In this case the answer is probably “snaps are designed not to write files to the classic system directories, just like you normally won’t make a docker container write logs to the host’s /var/log”.
My 2 cents.
EDIT: Backup my reply at #9 just so it wont be wrongly marked as the thread’s solution:
well, i’m just trying to point out that there is no actual requirement at all to write to these, using a layout is enough and you do not even need to request any review since this is the standard way to make apps like this “just work” without needing manual reviews or any changes to the app in any way … the same goes for the personal-files request , $HOME by default points to $HOME/snap/<snapname>/current/ for all snaps by default. the app has full write access there … unless you need/want to read any existing hosts files for migration purposes, none of the requested interfaces is needed when the packaging is done right …
@ogra
OK, I rechecked my snapcraft.yaml and removed all system-files interface related lines. It does work well too as you described.

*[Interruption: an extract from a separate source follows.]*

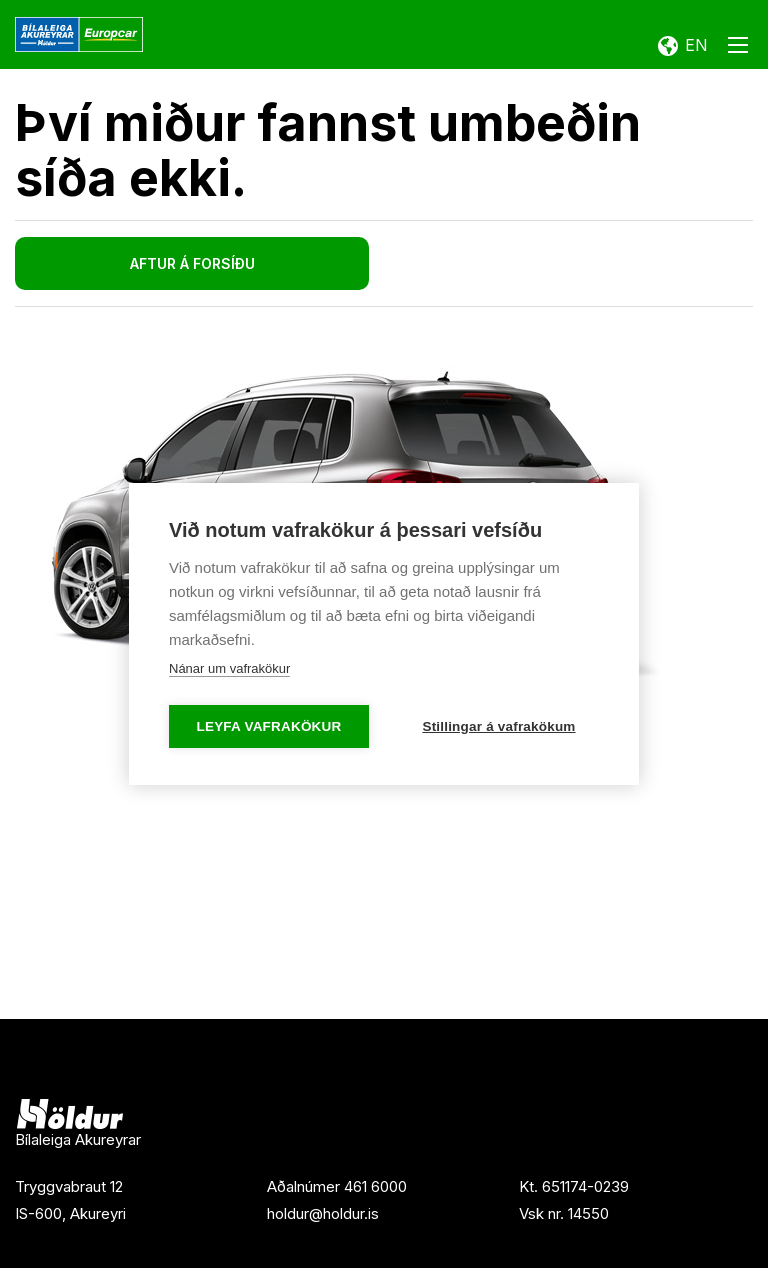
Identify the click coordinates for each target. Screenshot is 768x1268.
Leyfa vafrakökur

Now the client still failed to access $HOME/.taos_history after I removed the personal-files interface. I see the original mechanism is to get home directory by “getpwuid(getuid())->pw_dir”, I think it did not get $HOME/snap/ directory. May I know if you would suggest what function should be used here to make both classic and snap to read right location?

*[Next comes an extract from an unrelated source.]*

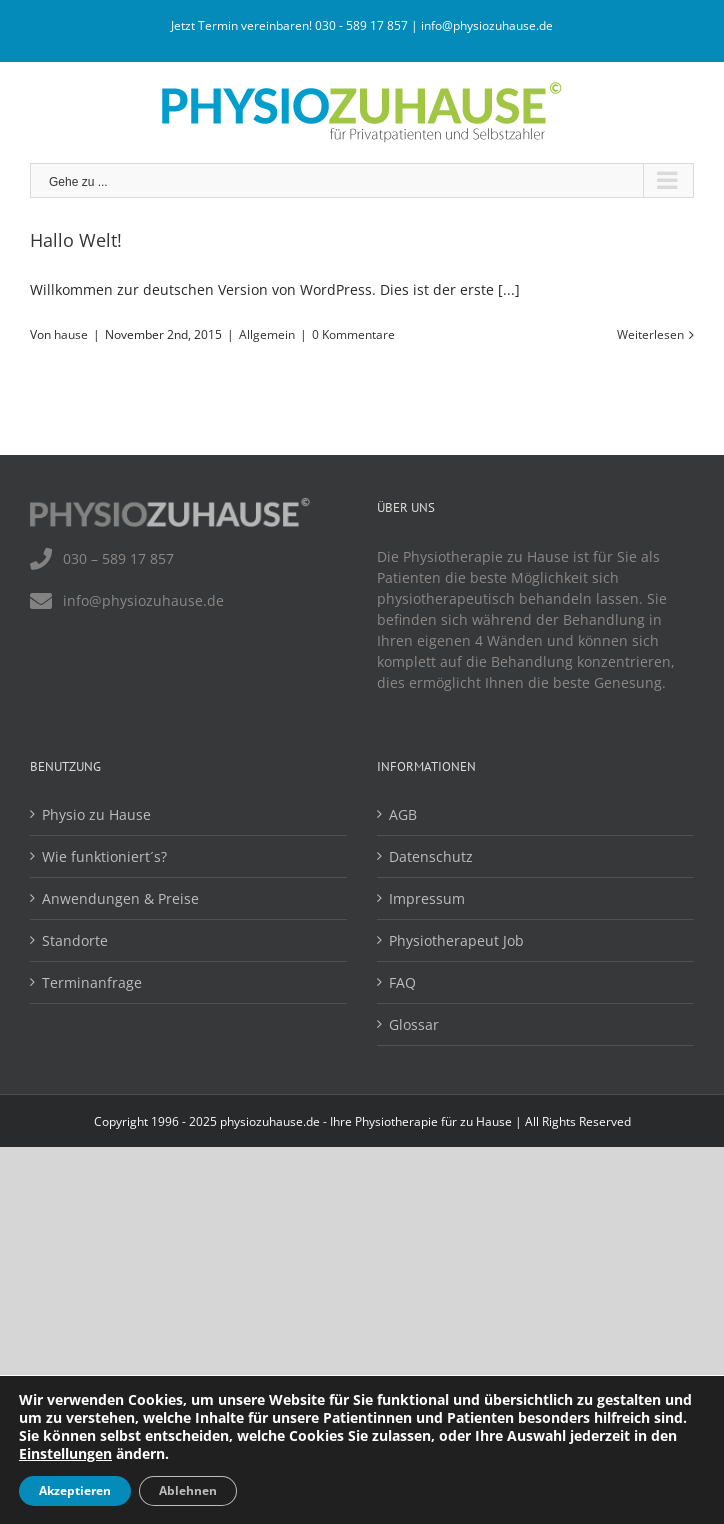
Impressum (427, 898)
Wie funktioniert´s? (104, 856)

@Lin-Buo-Ren I do expect the snap can access other locations for data store requires to utilize faster disk or slower disk. Jamesh had suggested to allow users bind mount other locations in earlier reply. I plan to do it later. The first step is to publish the snap with all normal behavior works.
I made a mistake to reject the new revision then clicked manual review again. I don’t know how to make it “without needing manual reviews” as ogra pointed out. Please help to process it or let me know what I need to do.